This part of my career as a development engineer extended from engineering supervision into management, although being an engineering company there were still many times I had to get my hands and mind into the technical detail. The internet burst onto the public consciousness at about the time I left Ferranti, but this decade of my career saw the groundwork from which the internet and a whole new selection of computer architectures emerged and displaced the ones I had been previously working with.

So it was an interesting time in the development of computers, both civilian and military, and I was in the thick of it. But my feet were pretty much nailed to the floor while I sent my engineers aound the globe for the installation work and trials, which means that this account is rather less colourful than the first 10 years.
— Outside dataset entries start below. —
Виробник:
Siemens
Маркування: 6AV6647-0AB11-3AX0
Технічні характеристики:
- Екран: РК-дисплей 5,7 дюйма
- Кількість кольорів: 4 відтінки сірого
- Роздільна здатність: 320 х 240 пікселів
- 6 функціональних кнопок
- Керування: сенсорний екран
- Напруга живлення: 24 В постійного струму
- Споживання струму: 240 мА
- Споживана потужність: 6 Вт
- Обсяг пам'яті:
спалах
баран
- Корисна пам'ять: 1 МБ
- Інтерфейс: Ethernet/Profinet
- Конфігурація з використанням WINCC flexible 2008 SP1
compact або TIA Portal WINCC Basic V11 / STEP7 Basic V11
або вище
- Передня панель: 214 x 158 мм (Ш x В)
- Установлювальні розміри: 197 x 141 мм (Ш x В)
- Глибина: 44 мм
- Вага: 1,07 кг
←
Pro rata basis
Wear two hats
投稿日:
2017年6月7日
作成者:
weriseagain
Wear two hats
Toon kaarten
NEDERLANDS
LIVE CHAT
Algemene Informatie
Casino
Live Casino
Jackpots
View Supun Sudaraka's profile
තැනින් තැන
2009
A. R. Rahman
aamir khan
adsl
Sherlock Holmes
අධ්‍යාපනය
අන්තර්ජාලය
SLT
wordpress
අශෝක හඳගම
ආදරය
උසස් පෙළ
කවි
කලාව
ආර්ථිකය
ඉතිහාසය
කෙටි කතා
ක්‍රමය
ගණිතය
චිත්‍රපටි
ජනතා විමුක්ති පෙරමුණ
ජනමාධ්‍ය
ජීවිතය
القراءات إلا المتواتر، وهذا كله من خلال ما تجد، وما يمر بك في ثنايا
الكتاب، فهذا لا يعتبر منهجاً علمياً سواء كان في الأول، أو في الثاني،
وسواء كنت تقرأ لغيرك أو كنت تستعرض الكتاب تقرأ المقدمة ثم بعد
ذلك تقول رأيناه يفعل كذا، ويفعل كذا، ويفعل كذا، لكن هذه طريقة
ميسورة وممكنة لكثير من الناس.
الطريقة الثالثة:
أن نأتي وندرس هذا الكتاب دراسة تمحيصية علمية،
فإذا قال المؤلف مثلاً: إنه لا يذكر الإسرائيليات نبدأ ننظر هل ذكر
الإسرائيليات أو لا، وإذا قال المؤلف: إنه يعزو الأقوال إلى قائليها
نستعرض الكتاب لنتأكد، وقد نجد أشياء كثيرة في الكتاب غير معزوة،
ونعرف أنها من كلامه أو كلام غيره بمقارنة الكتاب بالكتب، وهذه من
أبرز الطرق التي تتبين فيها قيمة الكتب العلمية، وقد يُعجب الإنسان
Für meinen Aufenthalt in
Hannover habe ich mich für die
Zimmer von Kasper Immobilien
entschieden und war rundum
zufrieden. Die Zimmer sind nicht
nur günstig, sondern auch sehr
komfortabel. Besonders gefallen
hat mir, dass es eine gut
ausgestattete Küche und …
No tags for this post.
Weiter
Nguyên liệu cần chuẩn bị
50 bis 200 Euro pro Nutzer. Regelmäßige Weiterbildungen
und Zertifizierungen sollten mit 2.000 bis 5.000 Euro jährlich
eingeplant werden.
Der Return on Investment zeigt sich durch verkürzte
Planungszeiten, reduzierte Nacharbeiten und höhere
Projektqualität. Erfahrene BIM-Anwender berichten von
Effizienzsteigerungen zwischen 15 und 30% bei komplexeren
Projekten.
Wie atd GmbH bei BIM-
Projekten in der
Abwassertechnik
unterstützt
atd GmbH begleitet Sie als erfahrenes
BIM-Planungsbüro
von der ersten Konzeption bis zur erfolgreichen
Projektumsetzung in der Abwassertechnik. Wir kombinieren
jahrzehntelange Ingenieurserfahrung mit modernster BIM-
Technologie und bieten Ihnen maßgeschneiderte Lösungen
It was after leaving Ferranti that I became deeply involved in the internet, particularly as a womb-to-tomb provider for mainly small and medium-sized companies. It was all very new and geeky at the start, and needed people like me to make it work, but it soon became routine "Lego engineering" and of little retrospective interest.

The following selected highlights summarise the various activities that I was involved in, and I accumulated disparate responsibilities as the years went by. But while my "core" Commissioning work declined as the company was awarded fewer development contracts, my department remained a small, specialist unit with a mixture of talents that could be called on to deal with a wide range of technical problems.


Commissioning This was essentially a mirror of the department I worked for at Bracknell. But while the Bracknell people were mainly concerned with naval contracts we were designated for land-based and airborne equipment. Land-based contracts related to air traffic control (ATC) systems and armoured vehicles; airborne equipment was intended to be flown, and had it's own special design demands.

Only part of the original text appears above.